When I woke up last Thursday, something about the day just felt different to me. When the contractions spread out, I was disappointed. When they picked up again, I was anxious and nervous and excited, because here it was! Everything I had worked towards and prayed for was happening, yet I still didn't know the final outcome.
I know VBACs are scary to a lot of people; it's a liability that a lot of doctors don't want to take, despite the great amount of research and evidence supporting the safety of them, as well as the decreased risks as opposed to a repeat cesarean. I have to say, though, that those risks that do come with VBACs never once crossed my mind once I was in labor. My body was doing what it was designed to do, so I just kept going with the flow. I knew that we would react accordingly if a complication arose, but I honestly forgot about it even being a VBAC. I was simply in labor.

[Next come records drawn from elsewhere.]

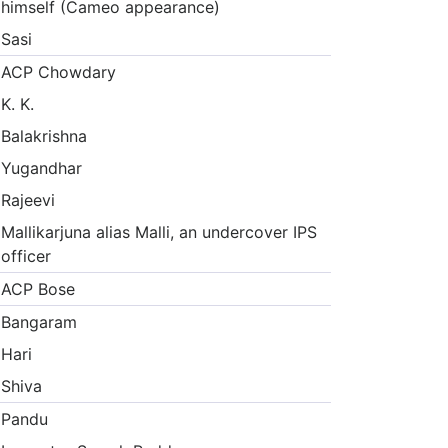
himself (Cameo appearance)
Sasi
ACP Chowdary
K. K.
Balakrishna
Yugandhar
Rajeevi
Mallikarjuna alias Malli, an undercover IPS
officer
ACP Bose
Bangaram
Hari
Shiva
Pandu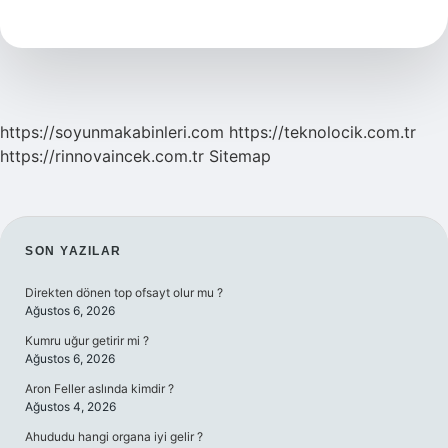
Kaç
Basamak
https://soyunmakabinleri.com
https://teknolocik.com.tr
https://rinnovaincek.com.tr
Sitemap
SIDEBAR
SON YAZILAR
Direkten dönen top ofsayt olur mu ?
Ağustos 6, 2026
Kumru uğur getirir mi ?
Ağustos 6, 2026
Aron Feller aslında kimdir ?
Ağustos 4, 2026
Ahududu hangi organa iyi gelir ?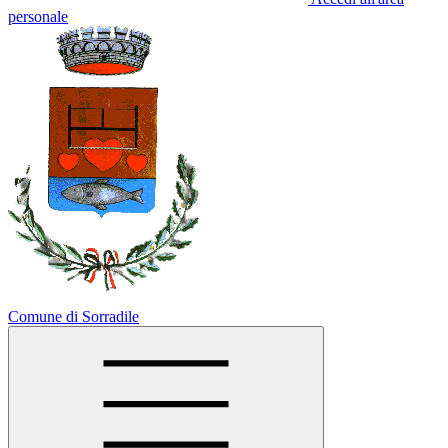
personale
Comune di Sorradile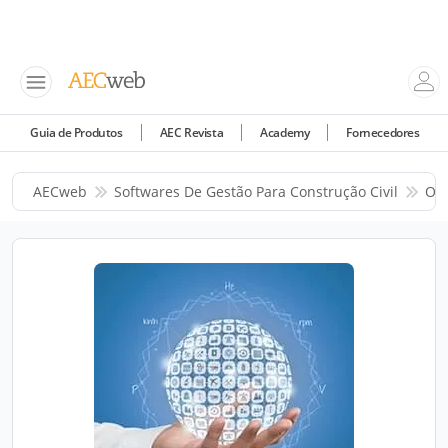
Guia de Produtos
AEC Revista
Academy
Fornecedores
AECweb
Softwares De Gestão Para Construção Civil
Osi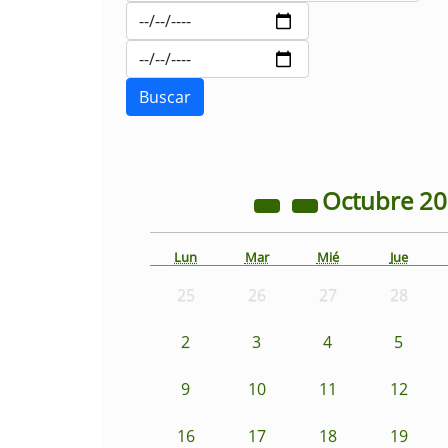
Octubre
2
Lun
Mar
Mié
Jue
25
26
27
28
2
3
4
5
9
10
11
12
16
17
18
19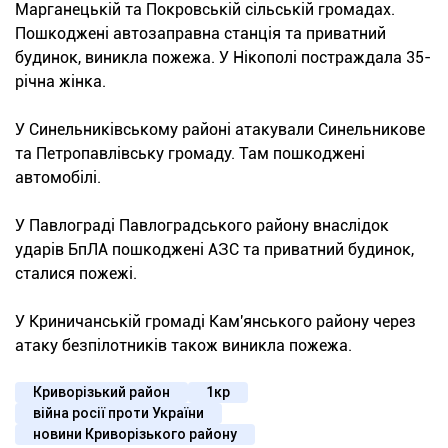
Марганецькій та Покровській сільській громадах.
Пошкоджені автозаправна станція та приватний
будинок, виникла пожежа. У Нікополі постраждала 35-
річна жінка.
У Синельниківському районі атакували Синельникове
та Петропавлівську громаду. Там пошкоджені
автомобілі.
У Павлограді Павлоградського району внаслідок
ударів БпЛА пошкоджені АЗС та приватний будинок,
сталися пожежі.
У Криничанській громаді Кам'янського району через
атаку безпілотників також виникла пожежа.
Криворізький район
1кр
війна росії проти України
новини Криворізького району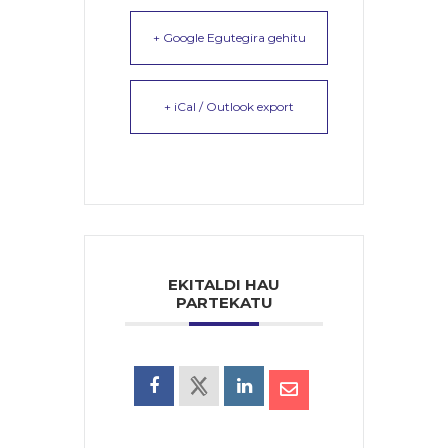
+ Google Egutegira gehitu
+ iCal / Outlook export
EKITALDI HAU
PARTEKATU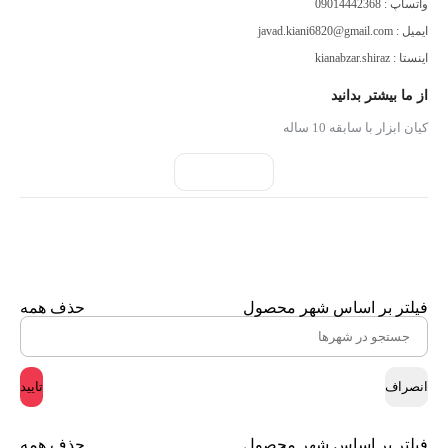
واتساپ : 09014442368
ایمیل : javad.kiani6820@gmail.com
اینستا : kianabzar.shiraz
از ما بیشتر بدانید
کیان ابزار با سابقه 10 ساله
فیلتر بر اساس شهر محصول
حذف همه
انصراف
تایید
فیلتر بر اساس شهر محصول
حذف همه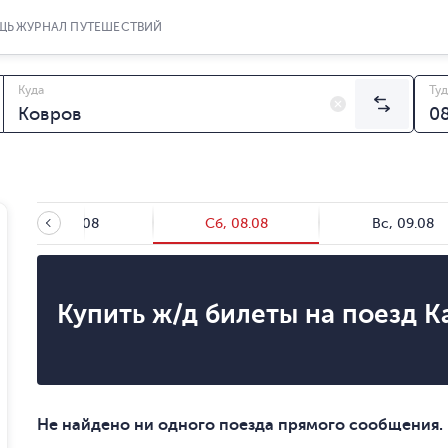
ЩЬ
ЖУРНАЛ ПУТЕШЕСТВИЙ
Куда
Туд
Пт, 07.08
Сб, 08.08
Вс, 09.08
Купить ж/д билеты на поезд К
Не найдено ни одного поезда прямого сообщения.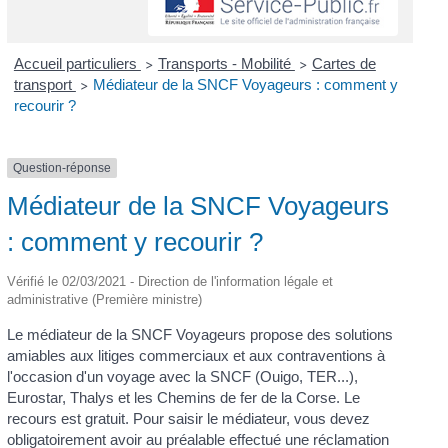
Accueil particuliers
Transports - Mobilité
Cartes de
>
>
transport
Médiateur de la SNCF Voyageurs : comment y
>
recourir ?
Question-réponse
Médiateur de la SNCF Voyageurs
: comment y recourir ?
Vérifié le 02/03/2021 - Direction de l'information légale et
administrative (Première ministre)
Le médiateur de la SNCF Voyageurs propose des solutions
amiables aux litiges commerciaux et aux contraventions à
l'occasion d'un voyage avec la SNCF (Ouigo, TER...),
Eurostar, Thalys et les Chemins de fer de la Corse. Le
recours est gratuit. Pour saisir le médiateur, vous devez
obligatoirement avoir au préalable effectué une réclamation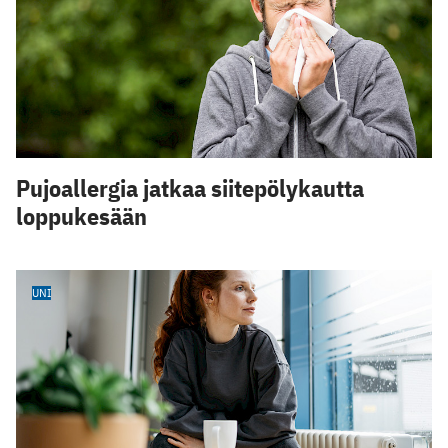
Pujoallergia jatkaa siitepölykautta
loppukesään
UNI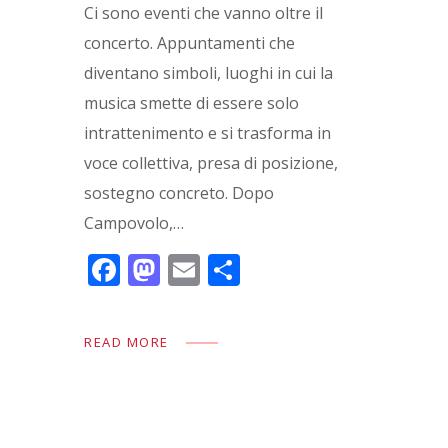
Ci sono eventi che vanno oltre il
concerto. Appuntamenti che
diventano simboli, luoghi in cui la
musica smette di essere solo
intrattenimento e si trasforma in
voce collettiva, presa di posizione,
sostegno concreto. Dopo
Campovolo,…
F
M
E
C
ac
as
m
o
e
to
ai
n
READ MORE
b
d
l
di
o
o
vi
o
n
di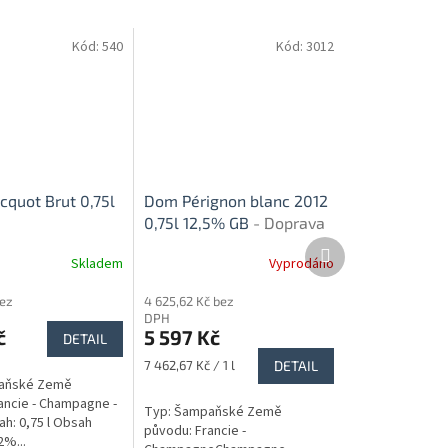
Kód:
540
Kód:
3012
cquot Brut 0,75l
Dom Pérignon blanc 2012
0,75l 12,5% GB
- Doprava
zdarma!!!!
Další
Skladem
Vyprodáno
produkt
bez
4 625,62 Kč bez
DPH
č
5 597 Kč
DETAIL
Měrná
7 462,67 Kč / 1 l
DETAIL
cena:
aňské Země
ancie - Champagne -
Typ: Šampaňské Země
h: 0,75 l Obsah
původu: Francie -
2%...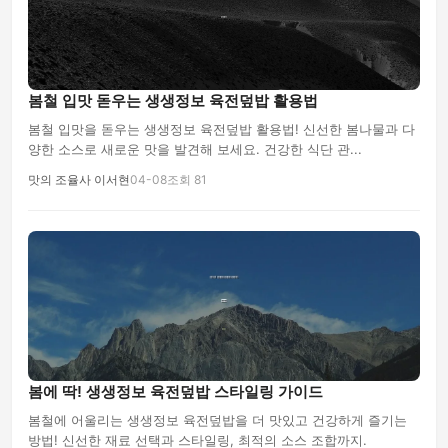
봄철 입맛 돋우는 생생정보 육전덮밥 활용법
봄철 입맛을 돋우는 생생정보 육전덮밥 활용법! 신선한 봄나물과 다
양한 소스로 새로운 맛을 발견해 보세요. 건강한 식단 관...
맛의 조율사 이서현
04-08
조회 81
봄에 딱! 생생정보 육전덮밥 스타일링 가이드
봄철에 어울리는 생생정보 육전덮밥을 더 맛있고 건강하게 즐기는
방법! 신선한 재료 선택과 스타일링, 최적의 소스 조합까지.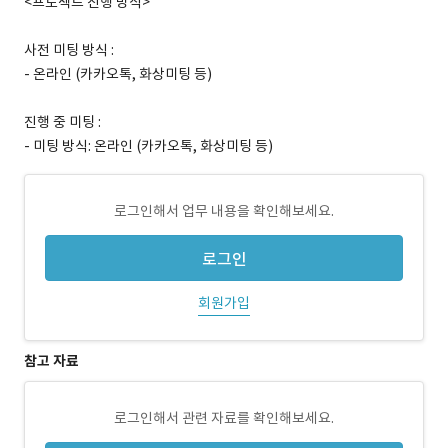
<프로젝트 진행 방식>
사전 미팅 방식 :
- 온라인 (카카오톡, 화상미팅 등)
진행 중 미팅 :
- 미팅 방식: 온라인 (카카오톡, 화상미팅 등)
로그인해서 업무 내용을 확인해보세요.
로그인
회원가입
참고 자료
로그인해서 관련 자료를 확인해보세요.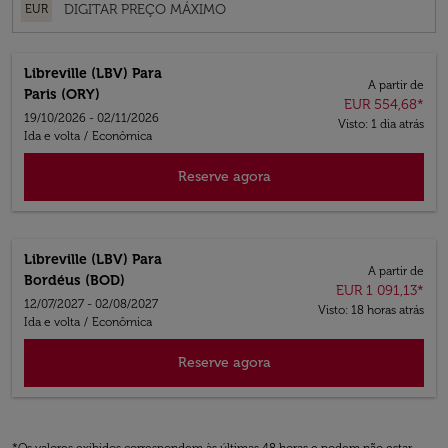
EUR
Libreville (LBV)
Para
A partir de
Paris (ORY)
EUR 554,68
*
19/10/2026 - 02/11/2026
Visto: 1 dia atrás
Ida e volta
/
Econômica
Reserve agora
Libreville (LBV)
Para
A partir de
Bordéus (BOD)
EUR 1 091,13
*
12/07/2027 - 02/08/2027
Visto: 18 horas atrás
Ida e volta
/
Econômica
Reserve agora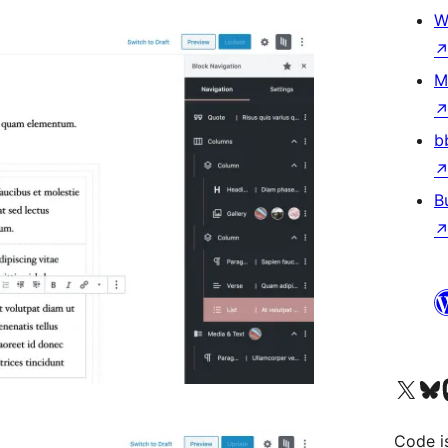
W
M
b
B
Visit our X (formerly 
ഞങ്ങളുട
Vi
Code i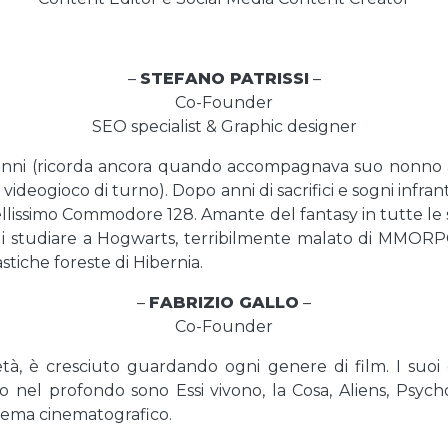
–
STEFANO PATRISSI
–
Co-Founder
SEO specialist & Graphic designer
5 anni (ricorda ancora quando accompagnava suo nonno a
l videogioco di turno). Dopo anni di sacrifici e sogni infra
bellissimo Commodore 128. Amante del fantasy in tutte le
i studiare a Hogwarts, terribilmente malato di MMORPG
tiche foreste di Hibernia.
–
FABRIZIO GALLO
–
Co-Founder
à, è cresciuto guardando ogni genere di film. I suoi g
 nel profondo sono Essi vivono, la Cosa, Aliens, Psycho
a tema cinematografico.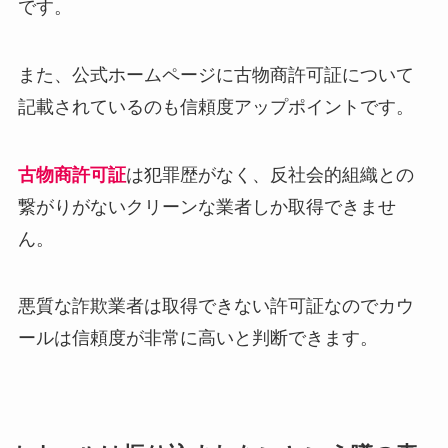
です。
また、公式ホームページに古物商許可証について
記載されているのも信頼度アップポイントです。
古物商許可証
は犯罪歴がなく、反社会的組織との
繋がりがないクリーンな業者しか取得できませ
ん。
悪質な詐欺業者は取得できない許可証なのでカウ
ールは信頼度が非常に高いと判断できます。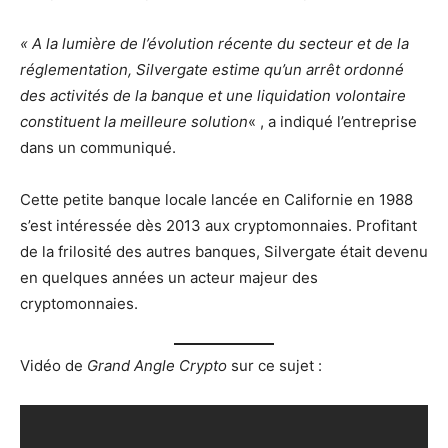
« A la lumière de l’évolution récente du secteur et de la
réglementation, Silvergate estime qu’un arrêt ordonné
des activités de la banque et une liquidation volontaire
constituent la meilleure solution
« , a indiqué l’entreprise
dans un communiqué.
Cette petite banque locale lancée en Californie en 1988
s’est intéressée dès 2013 aux cryptomonnaies. Profitant
de la frilosité des autres banques, Silvergate était devenu
en quelques années un acteur majeur des
cryptomonnaies.
Vidéo de
Grand Angle Crypto
sur ce sujet :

When we got to the hospital, I was reprimanded for not showing up sooner or telling the doctor that this was a VBAC case. Silly me, thinking they check charts on the people who call in. And, it was the same doctor who treated me during our emergency trip to the hospital 2 months ago. I had always been told to labor at home for awhile, and then when it became serious, to head to the hospital. It wasn't serious enough until my water broke, and then labor went into hyperdrive. None of us predicted that I would speed through that quickly at the end, even though we knew labor would be shorter with the second baby. Apparently I transitioned much faster than normal.
Despite being a little upset about my late arrival, the doctor was very calm and hands off. She was in the room the whole time, but she would just glance over occasionally, seeing that I was in the capable hands of my husband and our doula. I just kept going with the flow. Once I reached pushing, she stepped in and worked me through it calmly, while complimenting me and encouraging me. It was great to see everyone grinning and telling me how close I was and how they could see progress with each push. The look on Luke's face as the baby came was priceless. Pride, awe, excitement.
A funny moment - during my last few contractions before pushing stage, Luke panicked that we didn't have the birth plan to give the doctor, so he was going to run out to the car to grab it. She just looked at him and said, "I think we'll just wing it from this point! She's so close to pushing, I don't want you to miss it."
I also apparently had an amazing hip wiggle through the intense contractions, so into them that everything else seemed to fade away. Yet I had moments of complete clarity right around the peak of one contraction, where I was able to groan out my correct birthday because Luke was off by a few days. :)
Early on in labor, I felt so empowered. Towards the end, not so much. I felt crazy for choosing the natural route. Who voluntarily chooses that much pain?! When it was all done, though, everything shifted back to a feeling of joy. When I gave that final push, when they pulled her out and announced, "It's a girl!", when Luke and I both went "What?!" because we were convinced this baby was a boy, when they laid her on my chest, all of these moments will forever be embedded in my mind. I cried and laughed and grinned like a crazy woman on happy drugs, and I spent the next day on this adrenaline rush that just wouldn't fade. I have been unable to stop praising God for this amazing experience, for allowing me the opportunity, for giving our family the blessing of this precious daughter. I am thankful for each and every answered prayer, and there are so many right at this moment. He is who He is, no matter how the situation might have turned out, yet I am so very grateful for this gift.